In the twilight of our despair and sadness, we find the strength to overcome. It is that strength that pushes us back into the maelstrom, determined to find the will and the grace to help ourselves, our children and our loved ones. As parents on the Spectrum, kinship is what we offer each other. The support, advocacy and perseverance we give and receive are merely products of that. I look forward to reading this novel. -Ed
By Lisa Genova
I didn’t want to write about autism. Not yet. I’m a neuroscientist who writes novels, and as of today, we know frustratingly, embarrassingly little about the neuroscience of autism.
I looked through The Principles of Neuroscience, the core textbook, the neurological Bible of my graduate school days at Harvard in the 90s, and there’s no mention of autism. Not a single word. It’s not referenced, in fact, in any of my Harvard texts. The current research on gene expression, neurochemistry, neurophysiology, and circuitry is too early, not definitive, unknown.

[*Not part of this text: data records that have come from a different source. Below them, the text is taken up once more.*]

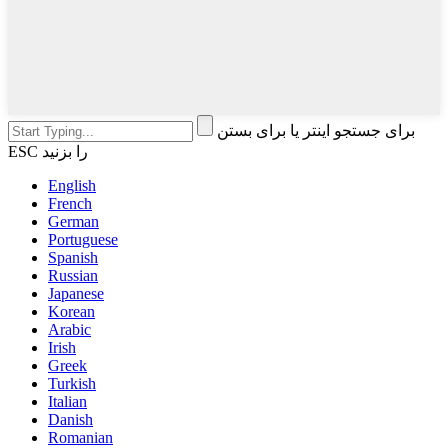
برای جستجو اینتر یا برای بستن
ESC را بزنید
English
French
German
Portuguese
Spanish
Russian
Japanese
Korean
Arabic
Irish
Greek
Turkish
Italian
Danish
Romanian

Autism in 2012 is still very much in the hands of psychiatry and psychology, in nomenclature and behavior. How do we organize the symptoms? What should we call them? How do we manage them through behavior modification? Psychiatrists prescribe inadequate medications. Psychologists administer Applied Behavioral Analysis.
Our understanding of autism today is mostly limited to a discussion of restricted, repetitive behaviors and deficits in social communication. But what are the altered neural connections and molecules responsible for these symptoms? Neuroscience doesn’t yet know.
So as a neuroscientist, I wasn’t at all ready to write a novel about autism. But as it turns out, the novel was ready for me.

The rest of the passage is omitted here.